Ich wurde gefragt, weshalb die Posts 2021 so kurz sind. Der Grund ist einfach. Ich habe im Moment  zwei Haushalte zu versorgen und mehrere Pflegefälle in der Familie. Vor Weihnachten ist mein Vater gestürzt und hat sich eine schwere Schulterverletzung zugezogen. Zwei Operationen waren notwendig, was zu Pandemiezeiten mit Verlegung in eine andere Stadt spannend ist. Das wahre Problem aber ist eine Dreierkombination aus 85 Jahre alten Eltern und schwerstbehindertem Bruder, der bei ihnen lebt. Bislang sind die drei meistens gut klargekommen, von zahlreichen Klinikaufenthalten der letzten Jahre abgesehen wegen diverser Operationen. Nun kollabiert das ohnehin relativ fragwürdige System final (aus meiner Sicht).

Also pendle ich derzeit jeden Tag über 100 Kilometer, um die Grundversorgung aufrecht zu erhalten. Das ist bei Senioren manchmal schon sehr aufwändig je nach Krankheitsbild. Mit einem geistig behinderten autistischen querschnittgelähmten Bruder jedoch ist es dann durchaus herausfordernd. Es kann sein, dass er sich eine Stunde weigert, sich hinzulegen, damit er frisch gewickelt werden kann. Hat er sich hingelegt, heißt es nicht, dass ihn jeder anfassen und wickeln kann, zumal mehrfach am Tag mit einem Einmalkatheter Urin gezogen werden muss, um eine schwere Niereninfektion zu vermeiden, da er nur eine Niere hat. Katheter legen können viele, Einmalkatheter kaum jemand. Da hatten wir dann die feine Situation, dass das zweimal nicht funktioniert hat und dann natürlich massive Schmerzen auftreten mit Gefahr einer massiven Infektion. Also erstmal ewig lang Blasenauflagen gemacht. Dann stand ich vor dem Einmalkatheter und dachte mir – wie war das noch? Wat mutt, dat mutt. Wenn das geschafft ist, muss man es auch erstmal hinbekommen, dass er sich waschen und anziehen lässt. Das ist bei einem Menschen, der nicht kommuniziert in üblicher Form mitunter abenteuerlich, zumal er seine festen Rituale hat, die man auch erst mal kennen muss. Wehe, die falsche Creme kommt auf die Stelle.
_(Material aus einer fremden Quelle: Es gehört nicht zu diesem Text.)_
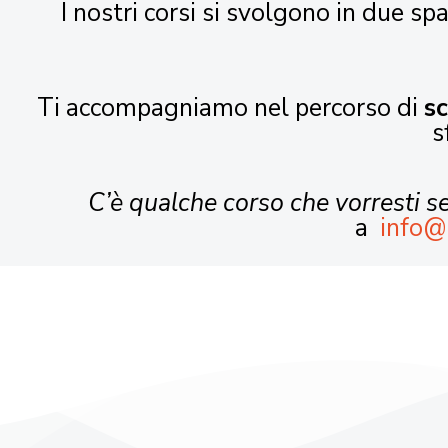
I nostri corsi si svolgono in due spa
Ti accompagniamo nel percorso di
s
s
C’è qualche corso che vorresti 
a
info@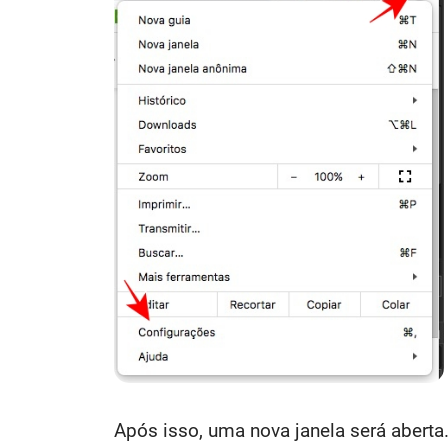
Após isso, uma nova janela será abert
Da ein Pflegedienst noch kommt (und sich am Einmalkatheter mir mehr oder weniger Erfolg versucht und danach geht), warte ich abends, bis alle bettfertig sind, damit sie aufgeräumt sind für die Nacht. Da helfen Ausgangssperren leider auch wenig. Ich kann nicht zwei erwachsene Menschen um 19 Uhr ins Bett legen, damit ich um 20 Uhr Baden-Württemberg verlassen und um 21 Uhr in Bayern pünktlich daheim bin. Das führt dazu, dass ich nachts im Schnitt 30 Rehe auf der Straße stehen habe, ich langsam fahre, viel Wald, glatte Straßen und Rehe, Füchse und andere Tiere, die man sonst nie sieht. Die stehen auf der Straße und quatschen wie sonst nur die Weinfreunde auf der Würzburger Alten Mainbrücke.

Was daran zu lernen ist – es ist sehr schwer für ältere Menschen, sich einzugestehen, dass sie nicht mehr zurechtkommen können. Dann gute Wege zu finden, die allen gerecht werden, gibt es nicht. Durch die Dreierkombi der Pflegefälle steht die Frage an – wie löst man das? Für ethisch-moralische Konflikte gibt es keine Musterlösungen. Solange beharrlich darauf bestanden wird, dass alles im heimischen Umfeld nach genau den gleichen Regeln „wie immer“ zu laufen hat, wird es zunehmend enger. Und kein „Fremder“ darf kommen, denn das löst Bedenken aus. Ich sags mal so – Lernprozesse ohne Ende. Die von mir bevorzugte Lösung, alle drei in der Nähe unterzubringen, gilt als indiskutabel, das Haus wird nur mit den Füßen nach vorne verlassen, heißt es. Wie gesagt, 2021 ist spannend und die Posts werden wieder länger, wenn es möglich ist.

Ansonsten ist die Praxis ganz normal geöffnet und auch die Kurse finden ganz normal statt. Durch die Pandemie ist im Augenblick alles in der Schule auf online umgestellt. Termine in der Praxis finden wie immer statt. Viele nutzen jetzt auch klugerweise den verlängerten Lockdown, um ihre Themen aufzuräumen – das ist das Beste, was man in so einer Situation tun kann. Wer jetzt nicht aufräumt, wird später, wenn vielleicht das Leben wieder auf andere Weise starten wird, von seinen ungelösten Themen überrollt – nutzt die Zeit. Mail schicken, wir finden einen Termin.

Allen einen liebevollen Venustag!

 

Anne hat den nebelverhangenen See fotografiert, vielen Dank! Jeder Nebel lichtet sich auch wieder. Manchmal muss man einfach genau hinschauen.